BEGIN Extracted entries

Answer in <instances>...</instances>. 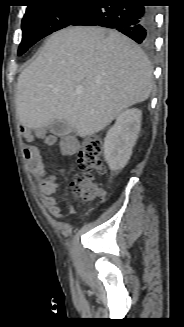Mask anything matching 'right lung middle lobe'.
Listing matches in <instances>:
<instances>
[{"label": "right lung middle lobe", "instance_id": "dd1d6c3e", "mask_svg": "<svg viewBox=\"0 0 184 327\" xmlns=\"http://www.w3.org/2000/svg\"><path fill=\"white\" fill-rule=\"evenodd\" d=\"M94 1L48 0L28 7L22 20L23 37L18 55H22L43 37L71 25L92 6Z\"/></svg>", "mask_w": 184, "mask_h": 327}]
</instances>
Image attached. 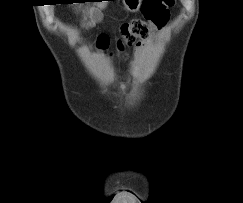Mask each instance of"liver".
<instances>
[{
	"label": "liver",
	"mask_w": 243,
	"mask_h": 203,
	"mask_svg": "<svg viewBox=\"0 0 243 203\" xmlns=\"http://www.w3.org/2000/svg\"><path fill=\"white\" fill-rule=\"evenodd\" d=\"M106 5H107V4H106L105 1H103V2H99V3L97 4L98 8H100V9L104 8Z\"/></svg>",
	"instance_id": "6515ba94"
}]
</instances>
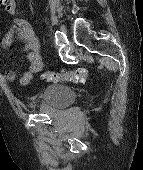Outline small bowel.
I'll return each mask as SVG.
<instances>
[{
	"label": "small bowel",
	"instance_id": "obj_1",
	"mask_svg": "<svg viewBox=\"0 0 143 170\" xmlns=\"http://www.w3.org/2000/svg\"><path fill=\"white\" fill-rule=\"evenodd\" d=\"M2 5L7 14H15L17 7L15 0H5V3ZM16 40L23 42V50L30 62L28 70L20 78V83L22 85H27L32 80L33 76L42 70L43 62L39 40L29 21L23 18H16L11 30L2 37L0 40V51L8 49ZM2 74L5 80L9 82L16 79V74L12 70L4 71Z\"/></svg>",
	"mask_w": 143,
	"mask_h": 170
}]
</instances>
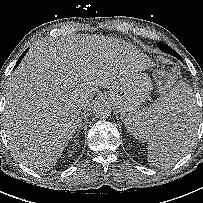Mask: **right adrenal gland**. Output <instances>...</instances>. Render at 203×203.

END Extracted entries

§ About this task: Begin at the line with "Outline small bowel." and retype exactly every line through the last one of the entries above, both included, and nothing more; pictures stay out.

§ Task output:
Outline small bowel.
I'll return each mask as SVG.
<instances>
[{
	"label": "small bowel",
	"instance_id": "obj_1",
	"mask_svg": "<svg viewBox=\"0 0 143 170\" xmlns=\"http://www.w3.org/2000/svg\"><path fill=\"white\" fill-rule=\"evenodd\" d=\"M2 5L7 14H15L17 7L15 0H5V3ZM16 40L23 42V50L30 62L28 70L20 78V83L22 85H27L32 80L33 76L42 70L43 62L39 40L29 21L23 18H16L11 30L2 37L0 40V51L8 49ZM2 74L5 80L9 82L16 79V74L12 70L4 71Z\"/></svg>",
	"mask_w": 143,
	"mask_h": 170
}]
</instances>
Mask: **right adrenal gland**. Output <instances>...</instances>. Render at 203×203.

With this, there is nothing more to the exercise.